#### RECORDED INFORMATION ####

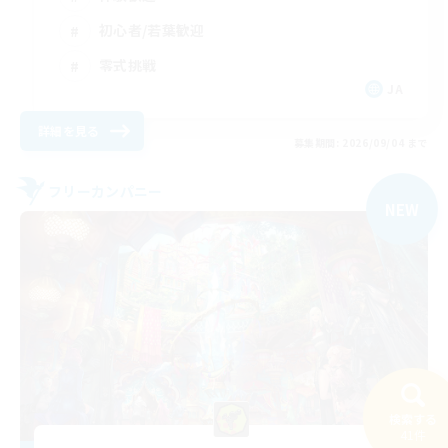
初心者/若葉歓迎
零式挑戦
JA
詳細を見る
募集期間: 2026/09/04 まで
フリーカンパニー
NEW
検索する
41件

####

*ASSIGNED TASK:*
Return all of the entries exactly as written, but drop any pictures they hold.

*ANSWER SECTION:*
初心者/若葉歓迎
零式挑戦
JA
詳細を見る
募集期間: 2026/09/04 まで
フリーカンパニー
NEW
検索する
41件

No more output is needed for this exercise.